Hukum dan Kriminal

Pengamat Soroti Status Ferry Boboho dalam Kasus Febrie

Proses penyidikan Tim 9 Kejaksaan Agung (Kejagung) terhadap perkara dugaan pemerasan dan tindak pidana pencucian uang (TPPU) yang menyeret mantan Jampidsus Febrie Adriansyah (FA) sebagai tersangka telah rampung.

Pengamat Soroti Status Ferry Boboho dalam Kasus Febrie
Mantan Jaksa Agung Muda Bidang Tindak Pidana Khusus (Jampidsus) Febrie Adriansyah.

fin.co.id - Proses penyidikan Tim 9 Kejaksaan Agung (Kejagung) terhadap perkara dugaan pemerasan dan tindak pidana pencucian uang (TPPU) yang menyeret mantan Jaksa Agung Muda Bidang Tindak Pidana Khusus (Jampidsus) Febrie Adriansyah (FA) sebagai tersangka telah rampung.

Dalam perkembangan perkara tersebut, Kejagung sebelumnya menerima pengembalian uang sebesar Rp5 miliar dari pengusaha Ferry Yanto Hongkiriwang alias Ferry Boboho. Ferry hingga kini masih berstatus sebagai saksi dalam perkara yang tengah ditangani Tim 9. Uang tersebut diserahkan sekitar Agustus 2026 dan disebut merupakan bagian dari Rp40 miliar yang sebelumnya diserahkan pengusaha Tan Kian kepada Ferry.

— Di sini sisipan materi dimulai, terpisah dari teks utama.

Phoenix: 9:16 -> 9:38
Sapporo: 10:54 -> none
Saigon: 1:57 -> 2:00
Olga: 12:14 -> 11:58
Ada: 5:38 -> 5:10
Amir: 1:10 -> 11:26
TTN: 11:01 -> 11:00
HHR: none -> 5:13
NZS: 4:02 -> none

Status Ferry sebagai saksi kemudian mendapat sorotan dari Pengamat Hukum Pidana Kamilov Sagala. Ia menilai pengembalian uang tidak serta-merta menghapus dugaan tindak pidana yang berkaitan dengan penerimaan dana tersebut.

"Betul (harusnya tersangka). Seharusnya (pengembalian uang) tidak menghapus kejahatannya, hanya hakim akan mempertimbangkan untuk meringankan hukuman saja," kata Kamilov dalam keterangannya, Kamis, 17 September 2026.

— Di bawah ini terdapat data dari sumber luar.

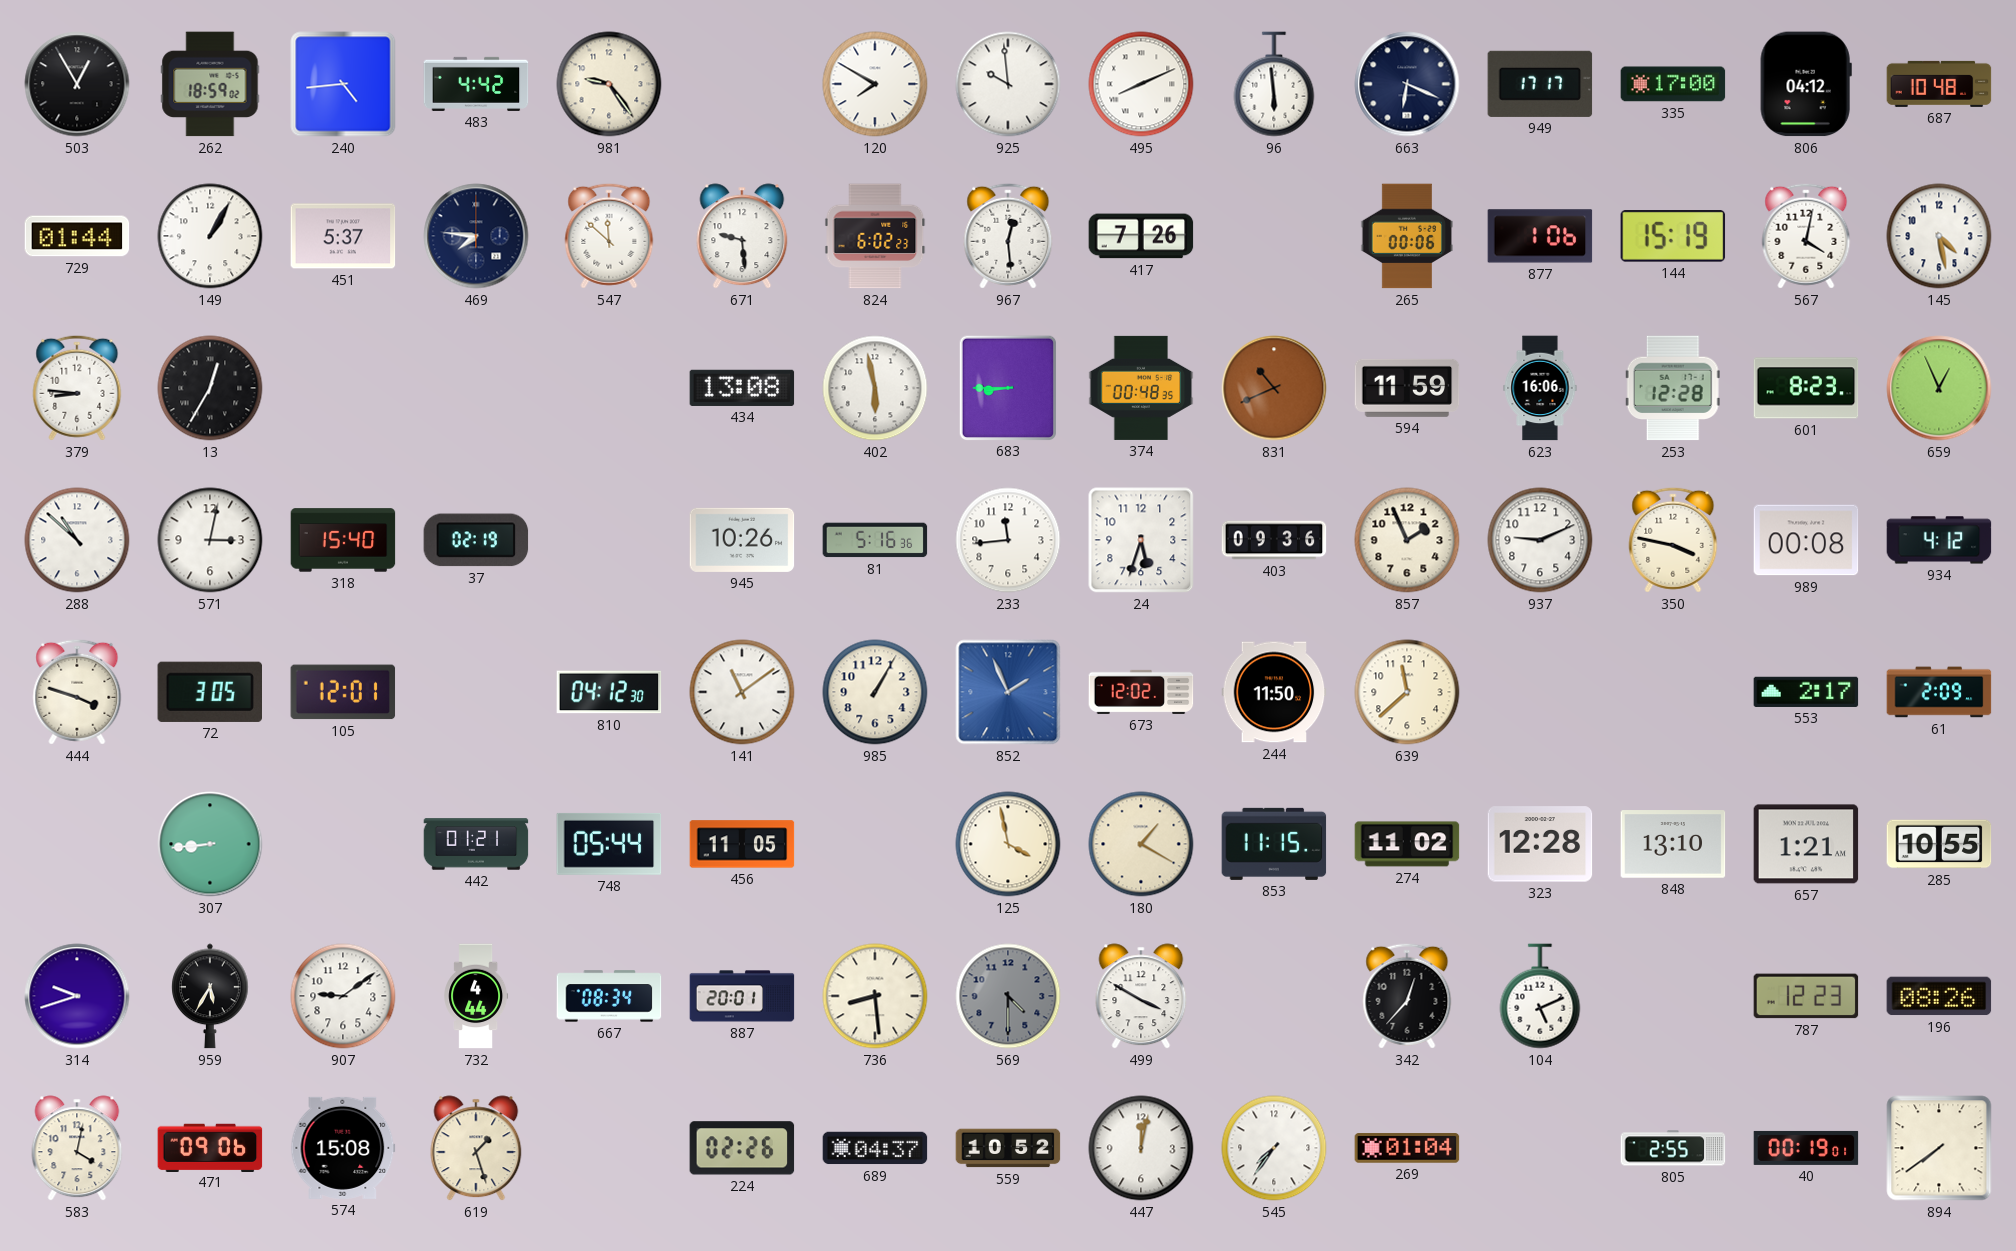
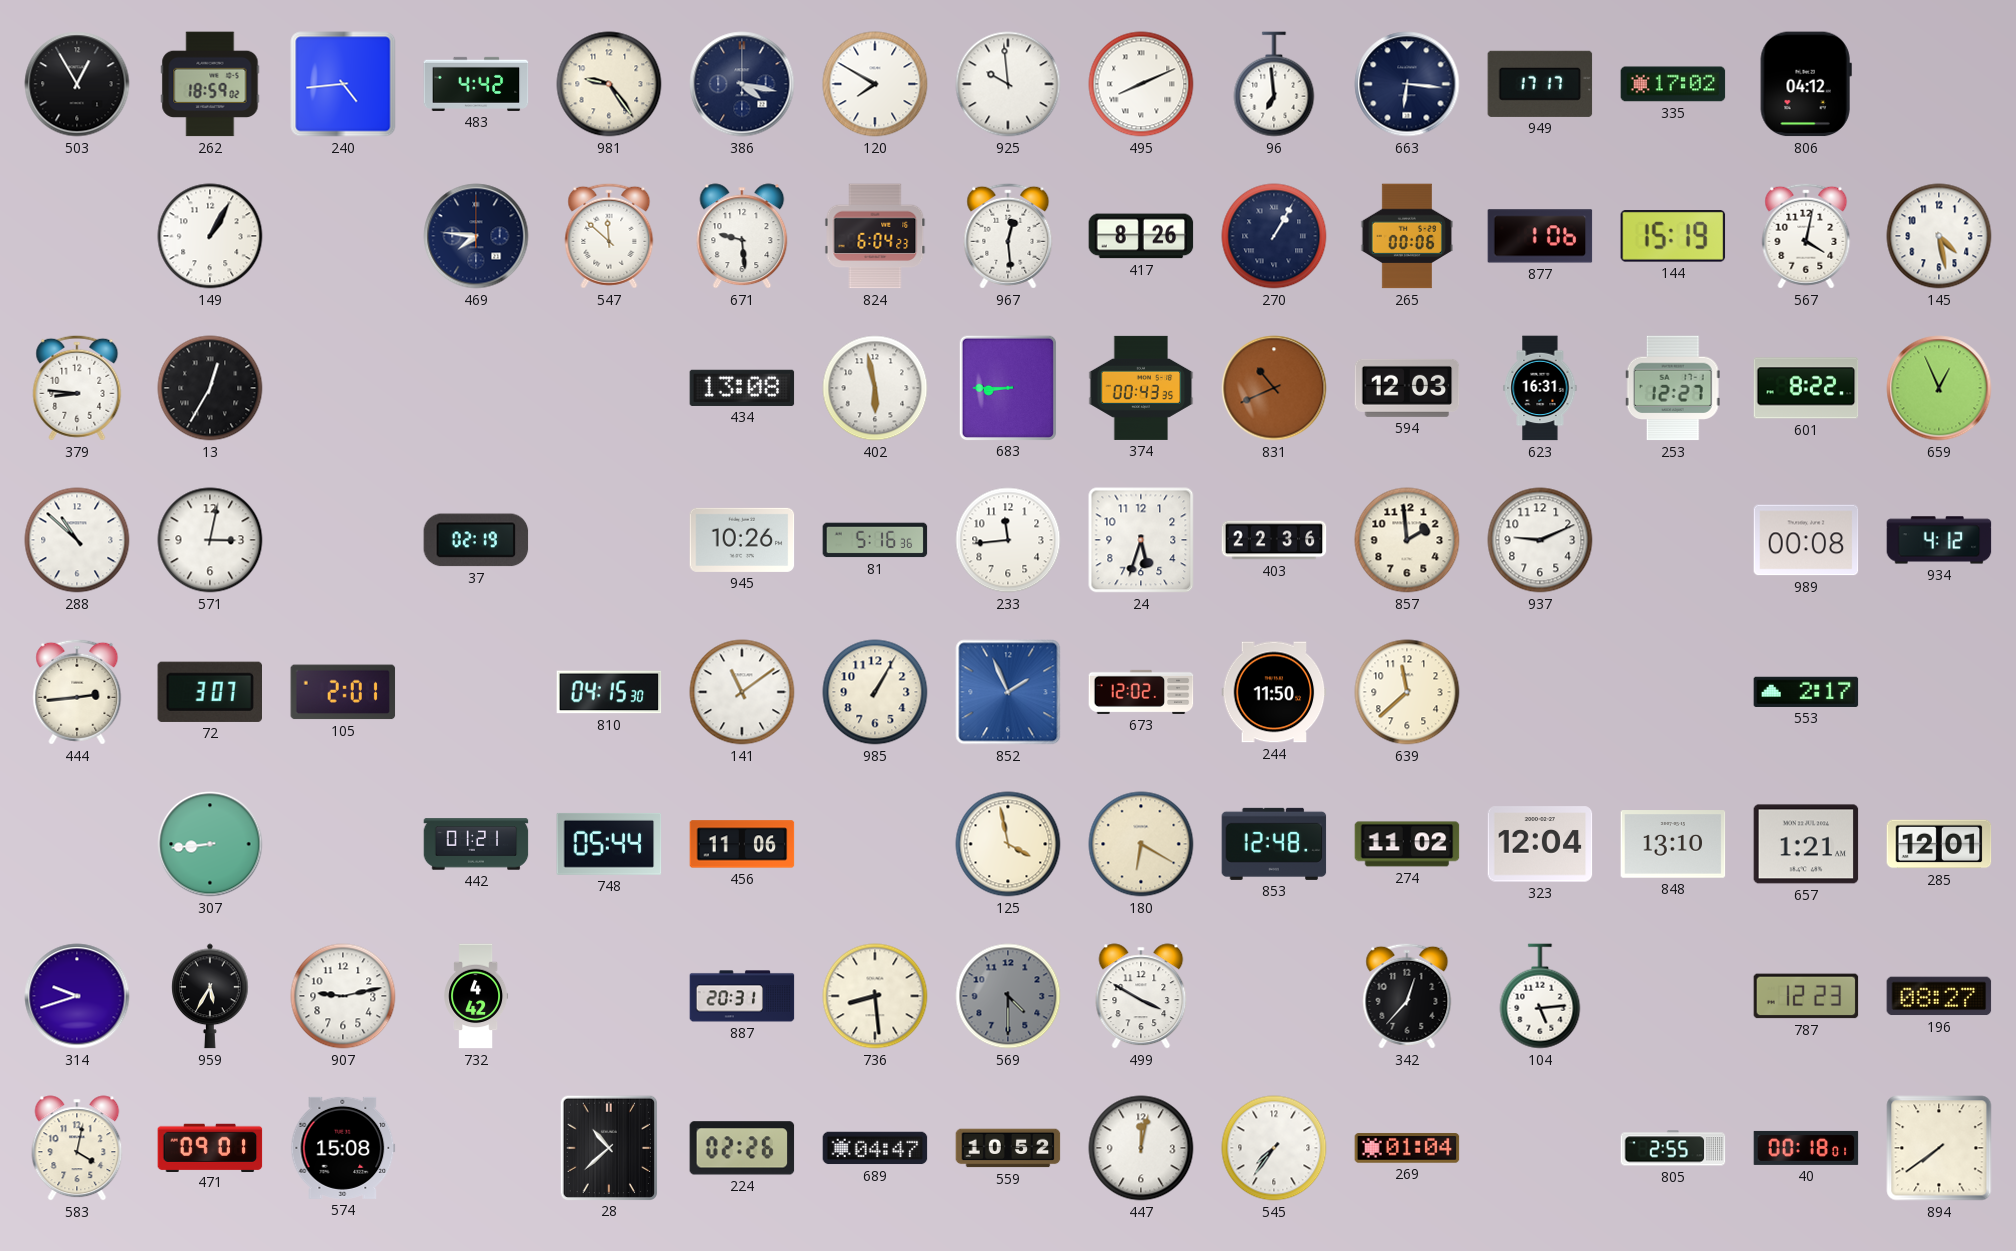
386: none -> 4:17
96: 5:59 -> 6:59
663: 6:19 -> 6:16
335: 17:00 -> 17:02
687: 10:48 -> none
729: 01:44 -> none
451: 5:37 -> none
824: 6:02 -> 6:04
417: 7:26 -> 8:26
270: none -> 1:05
374: 00:48 -> 00:43
594: 11:59 -> 12:03
623: 16:06 -> 16:31
253: 12:28 -> 12:27
601: 8:23 -> 8:22
318: 15:40 -> none
403: 09:36 -> 22:36
857: 1:56 -> 1:59
350: 3:47 -> none
444: 3:48 -> 2:44
72: 3:05 -> 3:07
105: 12:01 -> 2:01
810: 04:12 -> 04:15
61: 2:09 -> none
456: 11:05 -> 11:06
180: 1:20 -> 6:20
853: 11:15 -> 12:48
323: 12:28 -> 12:04
285: 10:55 -> 12:01
907: 9:09 -> 9:13
732: 4:44 -> 4:42
667: 08:34 -> none
887: 20:01 -> 20:31
104: 5:11 -> 5:14
196: 08:26 -> 08:27
471: 09:06 -> 09:01
619: 1:27 -> none
28: none -> 10:38
689: 04:37 -> 04:47
40: 00:19 -> 00:18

Menurut Kamilov, penyidik semestinya turut mempertimbangkan penetapan Ferry sebagai tersangka apabila alat bukti yang dimiliki telah memenuhi ketentuan. Ia juga menilai pengembalian uang tidak dengan sendirinya menggugurkan pertanggungjawaban pidana.

Sebelumnya, Tim 9 Kejagung menyatakan penyidikan perkara dugaan korupsi atau pemerasan dan TPPU yang menjerat Febrie Adriansyah telah selesai. Tahapan berikutnya adalah menunggu penelitian berkas perkara oleh Jaksa Penuntut Umum (JPU) pada Kejaksaan Negeri Jakarta Selatan untuk menentukan kelengkapan berkas atau P-21.

Febrie Adriansyah sebelumnya ditetapkan sebagai tersangka dalam perkara dugaan korupsi atau pemerasan yang berkaitan dengan penanganan perkara PT Asabri dan PT Jiwasraya.

Selain Febrie, dalam perkara TPPU tersebut Kejagung juga menetapkan Don Ritto (DR) dan Nurman Herin (NH), yang disebut sebagai pihak swasta, sebagai tersangka.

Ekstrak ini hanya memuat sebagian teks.